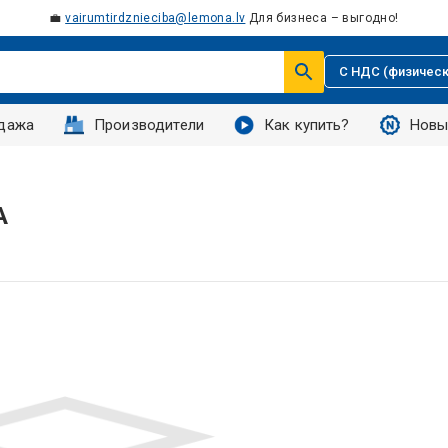
💼
vairumtirdznieciba@lemona.lv
Для бизнеса – выгодно!
С НДС (физическ
дажа
Производители
Как купить?
Новы
A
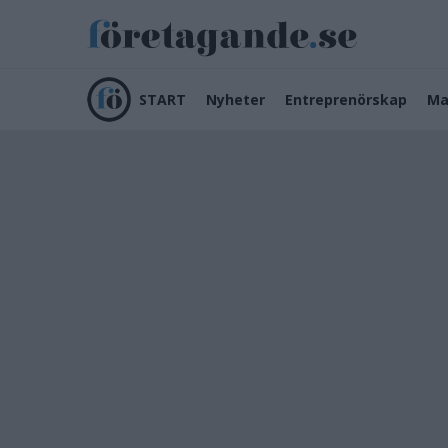
START
Nyheter
Entreprenörskap
Ma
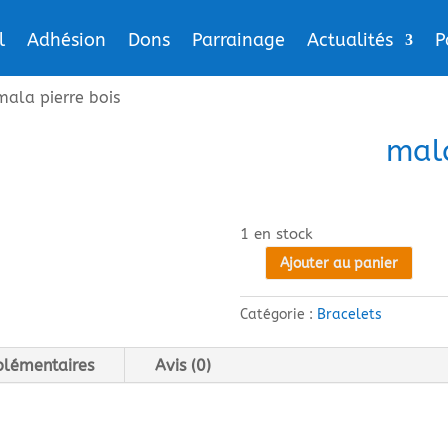
l
Adhésion
Dons
Parrainage
Actualités
P
mala pierre bois
mala
1 en stock
Ajouter au panier
quantité
de
Catégorie :
Bracelets
mala
pierre
plémentaires
Avis (0)
bois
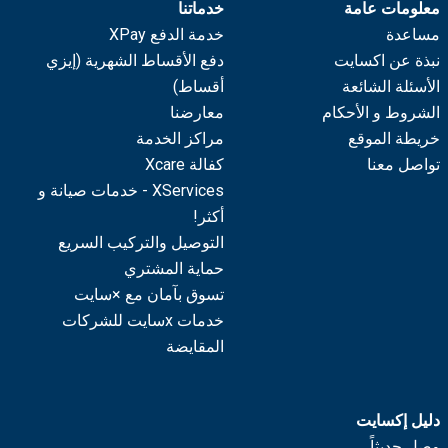
معلومات عامة
خدماتنا
مساعدة
خدمة الدفع XPay
نبذة عن اكسايت
دفع الأقساط الشهرية (إيزي
الأسئلة الشائعة
أقساط)
الشروط و الأحكام
معارضنا
خريطة الموقع
مراكز الخدمة
تواصل معنا
كفالة Xcare
XServices - خدمات صيانة و
أكثر!
التوصيل والتركيب السريع
حماية المشتري
تسوق بآمان مع ×سايت
خدمات xسايت للشركات
المقايضة
دليل إكسايت
وصل حديثاً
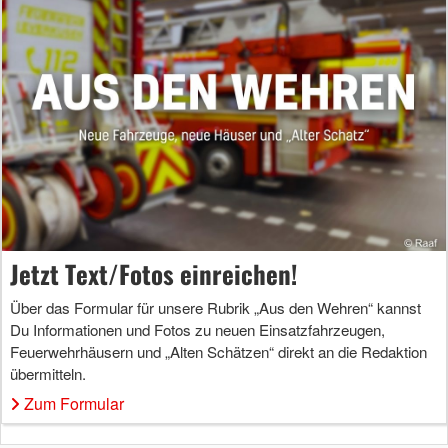
Jetzt Text/Fotos einreichen!
Über das Formular für unsere Rubrik „Aus den Wehren“ kannst
Du Informationen und Fotos zu neuen Einsatzfahrzeugen,
Feuerwehrhäusern und „Alten Schätzen“ direkt an die Redaktion
übermitteln.
Zum Formular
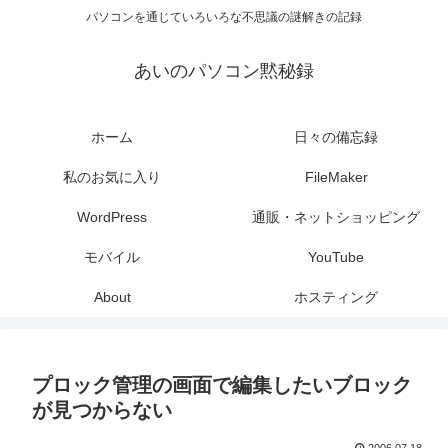
パソコンを通じていろいろな不思議の謎解きの記録
あいのパソコン黙秘録
ホーム
日々の備忘録
私のお気に入り
FileMaker
WordPress
通販・ネットショッピング
モバイル
YouTube
About
ホスティング
プロック管理の画面で編集したいブロック
が見つからない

---------------

» Brief:
Restate the material above word for word; pictures do not belong in the copy.

» Task answer:
💼
vairumtirdznieciba@lemona.lv
Для бизнеса – выгодно!
С НДС (физическ
дажа
Производители
Как купить?
Новы
A
START
Nyheter
Entreprenörskap
Ma
l
Adhésion
Dons
Parrainage
Actualités
P
mala pierre bois
mala
1 en stock
Ajouter au panier
quantité
de
Catégorie :
Bracelets
mala
pierre
plémentaires
Avis (0)
bois
معلومات عامة
خدماتنا
مساعدة
خدمة الدفع XPay
نبذة عن اكسايت
دفع الأقساط الشهرية (إيزي
الأسئلة الشائعة
أقساط)
الشروط و الأحكام
معارضنا
خريطة الموقع
مراكز الخدمة
تواصل معنا
كفالة Xcare
XServices - خدمات صيانة و
أكثر!
التوصيل والتركيب السريع
حماية المشتري
تسوق بآمان مع ×سايت
خدمات xسايت للشركات
المقايضة
دليل إكسايت
وصل حديثاً
Jetzt Text/Fotos einreichen!
Über das Formular für unsere Rubrik „Aus den Wehren“ kannst
Du Informationen und Fotos zu neuen Einsatzfahrzeugen,
Feuerwehrhäusern und „Alten Schätzen“ direkt an die Redaktion
übermitteln.
Zum Formular
パソコンを通じていろいろな不思議の謎解きの記録
あいのパソコン黙秘録
ホーム
日々の備忘録
私のお気に入り
FileMaker
WordPress
通販・ネットショッピング
モバイル
YouTube
About
ホスティング
プロック管理の画面で編集したいブロック
が見つからない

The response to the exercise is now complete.